Almanya ve Brükselde ekonomi politikalarının yön değiştirmeye başlamasının arkasında, Yunanistan seçimlerinin sonuçları ve Yunanistan solunun, şimdilik uzlaşmaz görünen tutumu var. Bir faşist partinin ve milliyetçi Bağımsız Yunanistan partisinin de beklenenin üstünde oy almış olması, kaygı yaratmış görünüyor. Dahası, Yunanistan’ da sol, kemer sıkma politikalarını kesinlikle reddettiği için hükümet de kurulamıyor; kamuoyu yoklamalarından, gündeme gelecek bir erken seçimde, halkın tavrını değiştirmeyeceği, geçen hafta seçimlerde yüzde 16 oy alarak ikinci parti olan SYRIZAnın (sol partiler bloku) oylarını yüzde 27ye yükselterek birinci sıraya oturacağı, Yunan seçim yasası gereği birinci gelene verilen ek 50 iskemleyi alacağı anlaşılıyor. Bu koşullarda yeni hükümeti, SYRIZA, yanına diğer sol partileri de alarak kurabilecek.Ne kâbus ama?Hem sermaye açısından, (biraz ironik hatta ters olacak ama) hem de sol açısından...

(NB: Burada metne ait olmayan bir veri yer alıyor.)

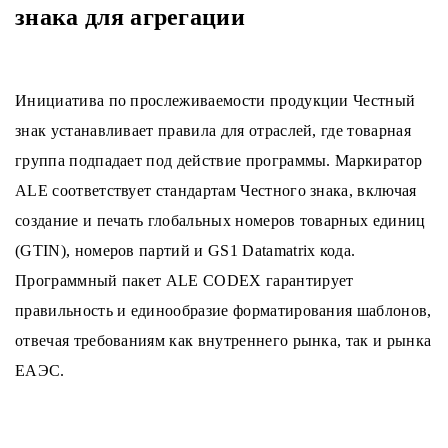
знака для агрегации
Инициатива по прослеживаемости продукции Честный
знак устанавливает правила для отраслей, где товарная
группа подпадает под действие программы. Маркиратор
ALE соответствует стандартам Честного знака, включая
создание и печать глобальных номеров товарных единиц
(GTIN), номеров партий и GS1 Datamatrix кода.
Программный пакет ALE CODEX гарантирует
правильность и единообразие форматирования шаблонов,
отвечая требованиям как внутреннего рынка, так и рынка
ЕАЭС.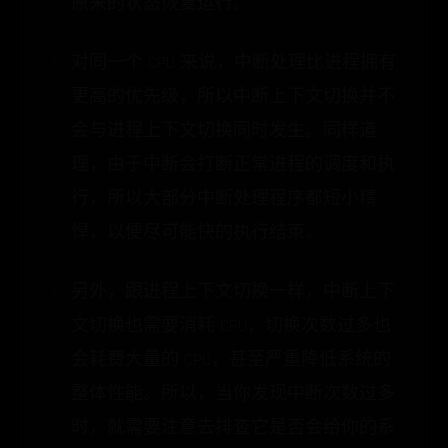
原来的状态恢复运行。
对同一个 CPU 来说，中断处理比进程拥有
更高的优先级，所以中断上下文切换并不
会与进程上下文切换同时发生。同样道
理，由于中断会打断正常进程的调度和执
行，所以大部分中断处理程序都短小精
悍，以便尽可能快的执行结束。
另外，跟进程上下文切换一样，中断上下
文切换也需要消耗 CPU，切换次数过多也
会耗费大量的 CPU，甚至严重降低系统的
整体性能。所以，当你发现中断次数过多
时，就需要注意去排查它是否会给你的系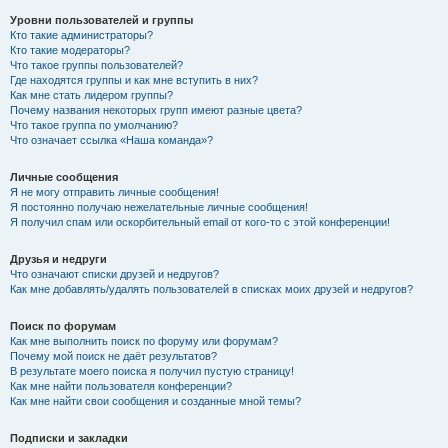
Уровни пользователей и группы
Кто такие администраторы?
Кто такие модераторы?
Что такое группы пользователей?
Где находятся группы и как мне вступить в них?
Как мне стать лидером группы?
Почему названия некоторых групп имеют разные цвета?
Что такое группа по умолчанию?
Что означает ссылка «Наша команда»?
Личные сообщения
Я не могу отправить личные сообщения!
Я постоянно получаю нежелательные личные сообщения!
Я получил спам или оскорбительный email от кого-то с этой конференции!
Друзья и недруги
Что означают списки друзей и недругов?
Как мне добавлять/удалять пользователей в списках моих друзей и недругов?
Поиск по форумам
Как мне выполнить поиск по форуму или форумам?
Почему мой поиск не даёт результатов?
В результате моего поиска я получил пустую страницу!
Как мне найти пользователя конференции?
Как мне найти свои сообщения и созданные мной темы?
Подписки и закладки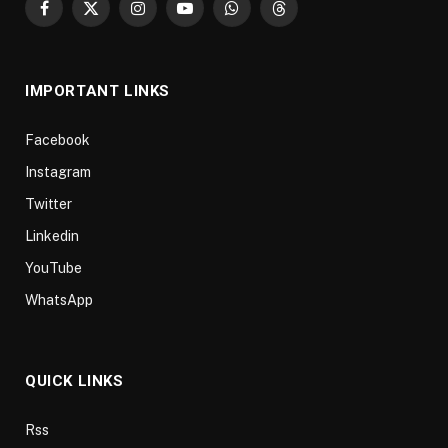
Facebook
X
Instagram
YouTube
WhatsApp
Threads
(Twitter)
IMPORTANT LINKS
Facebook
Instagram
Twitter
Linkedin
YouTube
WhatsApp
QUICK LINKS
Rss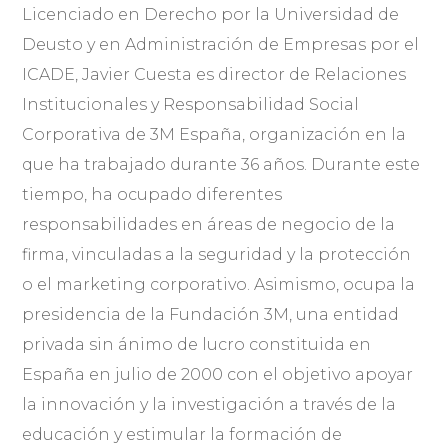
Licenciado en Derecho por la Universidad de
Deusto y en Administración de Empresas por el
ICADE, Javier Cuesta es director de Relaciones
Institucionales y Responsabilidad Social
Corporativa de 3M España, organización en la
que ha trabajado durante 36 años. Durante este
tiempo, ha ocupado diferentes
responsabilidades en áreas de negocio de la
firma, vinculadas a la seguridad y la protección
o el marketing corporativo. Asimismo, ocupa la
presidencia de la Fundación 3M, una entidad
privada sin ánimo de lucro constituida en
España en julio de 2000 con el objetivo apoyar
la innovación y la investigación a través de la
educación y estimular la formación de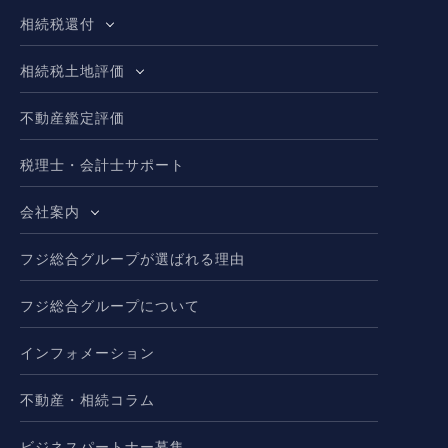
相続税還付
相続税土地評価
不動産鑑定評価
税理士・会計士サポート
会社案内
フジ総合グループが選ばれる理由
フジ総合グループについて
インフォメーション
不動産・相続コラム
ビジネスパートナー募集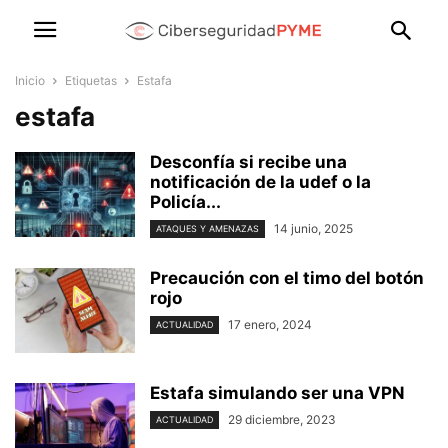
Inicio
Etiquetas
Estafa
estafa
Desconfía si recibe una
notificación de la udef o la
Policía...
14 junio, 2025
ATAQUES Y AMENAZAS
Precaución con el timo del botón
rojo
17 enero, 2024
ACTUALIDAD
Estafa simulando ser una VPN
29 diciembre, 2023
ACTUALIDAD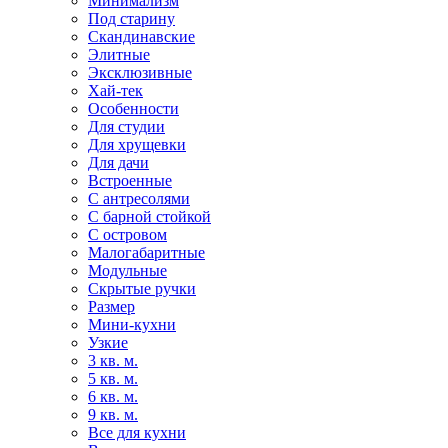
Минимализм
Под старину
Скандинавские
Элитные
Эксклюзивные
Хай-тек
Особенности
Для студии
Для хрущевки
Для дачи
Встроенные
С антресолями
С барной стойкой
С островом
Малогабаритные
Модульные
Скрытые ручки
Размер
Мини-кухни
Узкие
3 кв. м.
5 кв. м.
6 кв. м.
9 кв. м.
Все для кухни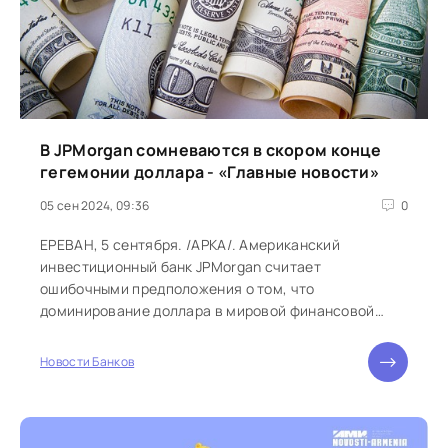
В JPMorgan сомневаются в скором конце
гегемонии доллара - «Главные новости»
05 сен 2024, 09:36
0
ЕРЕВАН, 5 сентября. /АРКА/. Американский
инвестиционный банк JPMorgan считает
ошибочными предположения о том, что
доминирование доллара в мировой финансовой
системе подходит к концу: по его мнению,
господство американской...
Новости Банков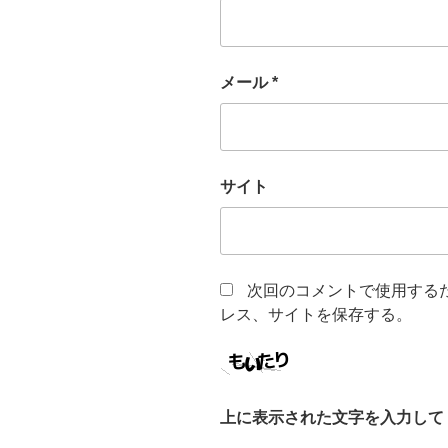
メール
*
サイト
次回のコメントで使用する
レス、サイトを保存する。
上に表示された文字を入力して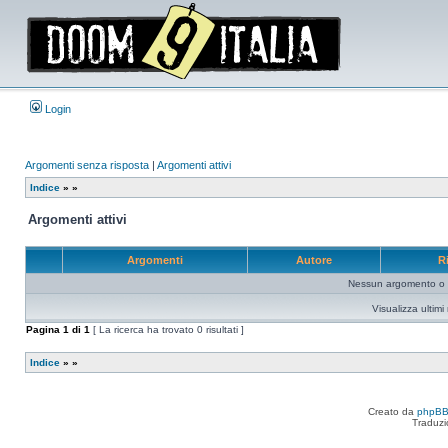
Login
Argomenti senza risposta
|
Argomenti attivi
Indice
»
»
Argomenti attivi
Argomenti
Autore
R
Nessun argomento o me
Visualizza ultim
Pagina
1
di
1
[ La ricerca ha trovato 0 risultati ]
Indice
»
»
Creato da
phpB
Traduzi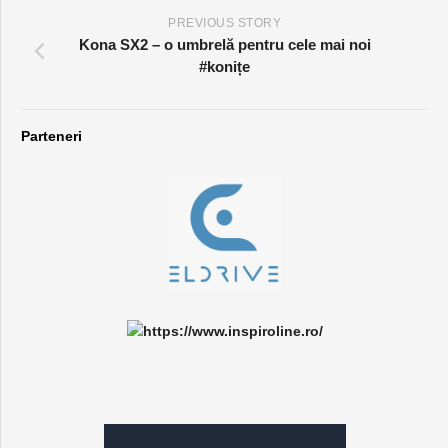
PREVIOUS STORY
Kona SX2 – o umbrelă pentru cele mai noi
#konițe
Parteneri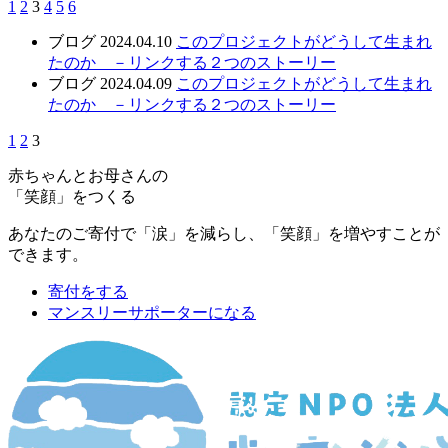
1
2
3
4
5
6
ブログ
2024.04.10
このプロジェクトがどうして生まれ
たのか －リンクする２つのストーリー
ブログ
2024.04.09
このプロジェクトがどうして生まれ
たのか －リンクする２つのストーリー
1
2
3
赤ちゃんとお母さんの
「笑顔」をつくる
あなたのご寄付で「涙」を減らし、「笑顔」を増やすことが
できます。
寄付をする
マンスリーサポーターになる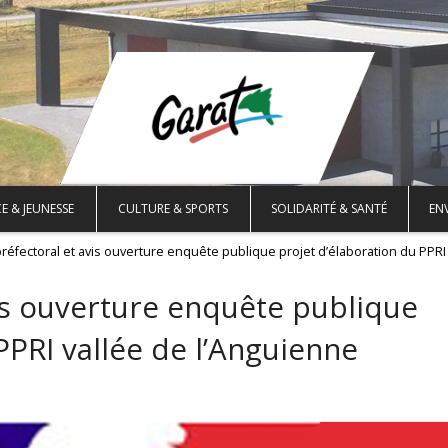
E & JEUNESSE
CULTURE & SPORTS
SOLIDARITÉ & SANTÉ
EN
préfectoral et avis ouverture enquête publique projet d’élaboration du PPRI
vis ouverture enquête publique
PPRI vallée de l’Anguienne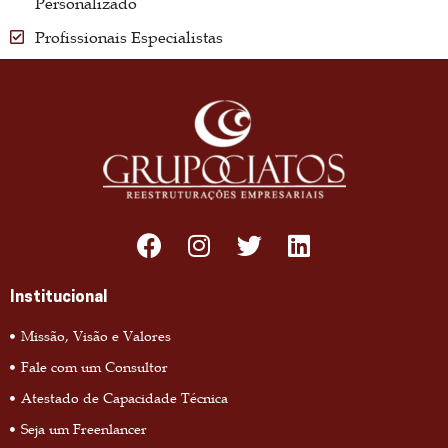
Personalizado
Profissionais Especialistas
Institucional
Missão, Visão e Valores
Fale com um Consultor
Atestado de Capacidade Técnica
Seja um Freenlancer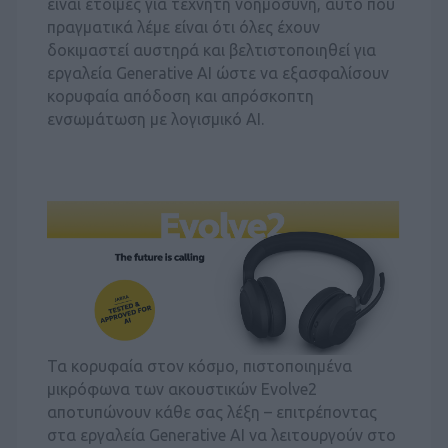
είναι έτοιμες για τεχνητή νοημοσύνη, αυτό που
πραγματικά λέμε είναι ότι όλες έχουν
δοκιμαστεί αυστηρά και βελτιστοποιηθεί για
εργαλεία Generative AI ώστε να εξασφαλίσουν
κορυφαία απόδοση και απρόσκοπτη
ενσωμάτωση με λογισμικό AI.
Τα κορυφαία στον κόσμο, πιστοποιημένα
μικρόφωνα των ακουστικών Evolve2
αποτυπώνουν κάθε σας λέξη – επιτρέποντας
στα εργαλεία Generative AI να λειτουργούν στο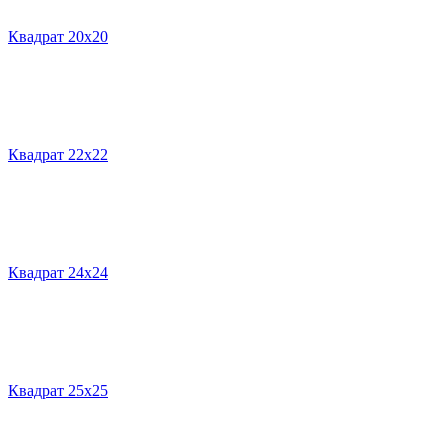
Квадрат 20х20
Квадрат 22х22
Квадрат 24х24
Квадрат 25х25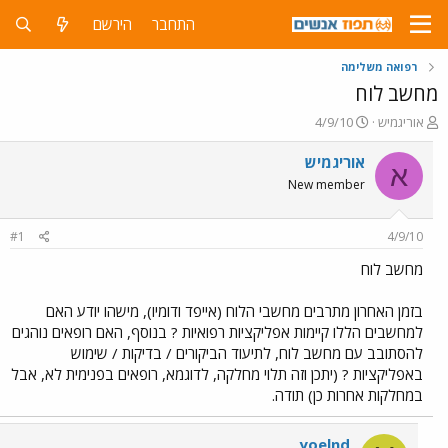
התחבר
הירשם
רפואה משלימה
מחשב לוח
פ
פ
אוריגמיש
4/9/10
ו
ו
ת
ר
אוריגמיש
א
ח
ס
New member
ה
ם
נ
ב
ו
ת
#1
4/9/10
ש
א
א
ר
מחשב לוח
י
ך
בזמן האחרון מתרבים מחשבי הלוח (אייפד ודומיו), מישהו יודע האם
למחשבים הללו קיימות אפליקציות רפואיות ? בנוסף, האם רופאים נוהגים
להסתובב עם מחשב לוח, לתיעוד הביקורים / בדיקות / שימוש
באפליקציות ? (יתכן וזה תלוי מחלקה, לדוגמא, רופאים בפנימית לא, אבל
במחלקות אחרות כן) תודה.
yoelnd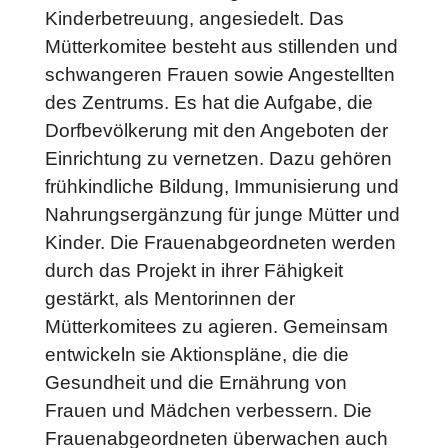
Kinderbetreuung, angesiedelt. Das
Mütterkomitee besteht aus stillenden und
schwangeren Frauen sowie Angestellten
des Zentrums. Es hat die Aufgabe, die
Dorfbevölkerung mit den Angeboten der
Einrichtung zu vernetzen. Dazu gehören
frühkindliche Bildung, Immunisierung und
Nahrungsergänzung für junge Mütter und
Kinder. Die Frauenabgeordneten werden
durch das Projekt in ihrer Fähigkeit
gestärkt, als Mentorinnen der
Mütterkomitees zu agieren. Gemeinsam
entwickeln sie Aktionspläne, die die
Gesundheit und die Ernährung von
Frauen und Mädchen verbessern. Die
Frauenabgeordneten überwachen auch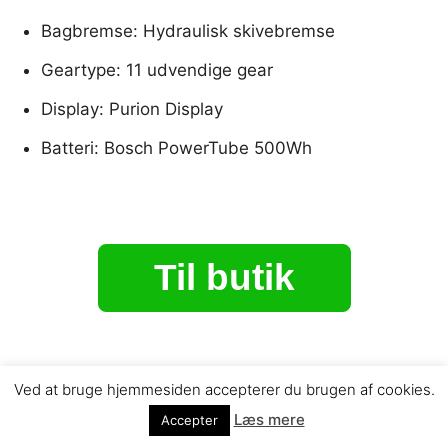
Bagbremse: Hydraulisk skivebremse
Geartype: 11 udvendige gear
Display: Purion Display
Batteri: Bosch PowerTube 500Wh
Til butik
Ved at bruge hjemmesiden accepterer du brugen af cookies.
Læs mere
Accepter
Gazelle Arroyo C7+ HMB 2025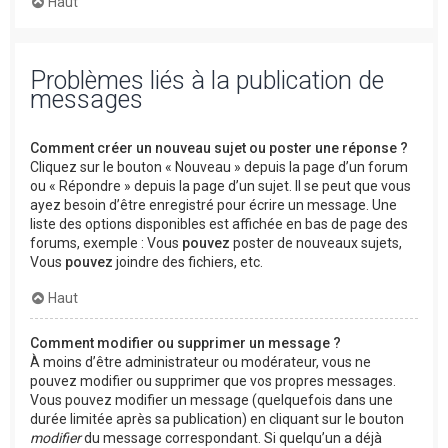
Haut
Problèmes liés à la publication de
messages
Comment créer un nouveau sujet ou poster une réponse ?
Cliquez sur le bouton « Nouveau » depuis la page d’un forum
ou « Répondre » depuis la page d’un sujet. Il se peut que vous
ayez besoin d’être enregistré pour écrire un message. Une
liste des options disponibles est affichée en bas de page des
forums, exemple : Vous
pouvez
poster de nouveaux sujets,
Vous
pouvez
joindre des fichiers, etc.
Haut
Comment modifier ou supprimer un message ?
À moins d’être administrateur ou modérateur, vous ne
pouvez modifier ou supprimer que vos propres messages.
Vous pouvez modifier un message (quelquefois dans une
durée limitée après sa publication) en cliquant sur le bouton
modifier
du message correspondant. Si quelqu’un a déjà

Acaba sol seçimlerden önce bir birlik oluşturabilecek mi? KKE, “Komintern III Dönem (1928-33) hastalığı olarak bilinen, diğer sol partileri karşısına alma, yalnız davranma ısrarından kurtulabilecek mi? SYRIZA hükümet olursa, Fransız Halk Cephesi (1936-37) gibi, reformlardan vazgeçerek, FKP lideri Thorez gibi işçi hareketini dizginleyerek düzenle uzlaşacak mı?

Eğer uzlaşmaz, Dimitrovun, Komintern 7. Kongre raporunda önerdiği gibi savunmadan saldırıya geçerse, sermayeyi, bankaları hedef alarak reformları ilerletmeye devam ederse, orduyu, polisi, İtalyada, Yunanistanda yeni başbakanları paraşütle indiren uluslararası güçleri nasıl durdurabilecek?

Yine 1930ların hayaletleri işte.

(Cumhuriyet gazetesinden alınmıştır)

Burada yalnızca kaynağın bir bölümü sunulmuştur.